_Assignment:_
Word for word, restate each of the entries below, and drop every picture.

_Given entries:_
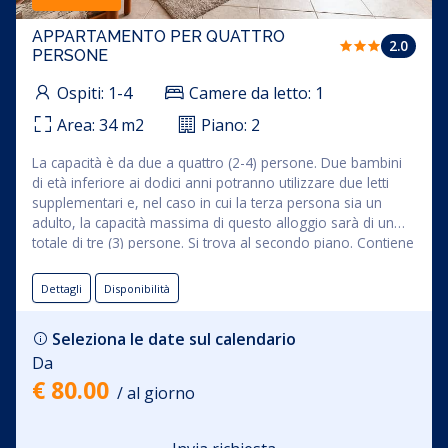
APPARTAMENTO PER QUATTRO
2.0
PERSONE
Ospiti:
1-4
Camere da letto:
1
Area:
34
m2
Piano:
2
La capacità è da due a quattro (2-4) persone. Due bambini
di età inferiore ai dodici anni potranno utilizzare due letti
supplementari e, nel caso in cui la terza persona sia un
adulto, la capacità massima di questo alloggio sarà di un
totale di tre (3) persone. Si trova al secondo piano. Contiene
una cucina completamente attrezzata, una sala da pranzo,
un soggiorno con TV, una camera con letto matrimoniale e
Dettagli
Disponibilità
un bagno.
Nel soggiorno c'è un divano che può essere
utilizzato come letto supplementare per una o due (1-2)
Seleziona le date sul calendario
persone. Dal soggiorno si accede al terrazzo dove si trova
Da
una zona salotto.
Nel prezzo di affitto dell'appartamento è
compreso l'uso di: biancheria da letto, asciugamani, Wi-Fi e
€ 80.00
/ al giorno
aria condizionata.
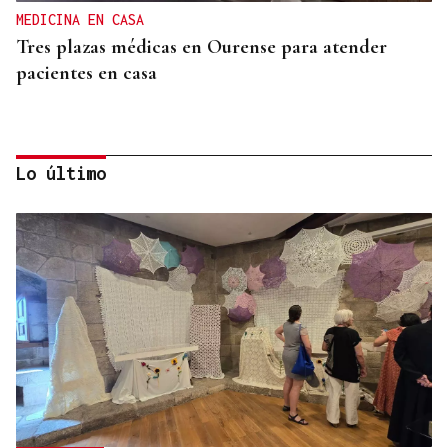
MEDICINA EN CASA
Tres plazas médicas en Ourense para atender
pacientes en casa
Lo último
AUTO JUDICIAL
La Justicia frena un proyecto eólico en la provincia
de Ourense por riesgos medioambientales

_Result:_
APPARTAMENTO PER QUATTRO
2.0
PERSONE
Ospiti:
1-4
Camere da letto:
1
Area:
34
m2
Piano:
2
La capacità è da due a quattro (2-4) persone. Due bambini
di età inferiore ai dodici anni potranno utilizzare due letti
supplementari e, nel caso in cui la terza persona sia un
adulto, la capacità massima di questo alloggio sarà di un
totale di tre (3) persone. Si trova al secondo piano. Contiene
una cucina completamente attrezzata, una sala da pranzo,
un soggiorno con TV, una camera con letto matrimoniale e
Dettagli
Disponibilità
un bagno.
Nel soggiorno c'è un divano che può essere
utilizzato come letto supplementare per una o due (1-2)
Seleziona le date sul calendario
persone. Dal soggiorno si accede al terrazzo dove si trova
Da
una zona salotto.
Nel prezzo di affitto dell'appartamento è
compreso l'uso di: biancheria da letto, asciugamani, Wi-Fi e
€ 80.00
/ al giorno
aria condizionata.
MEDICINA EN CASA
Tres plazas médicas en Ourense para atender
pacientes en casa
Lo último
AUTO JUDICIAL
La Justicia frena un proyecto eólico en la provincia
de Ourense por riesgos medioambientales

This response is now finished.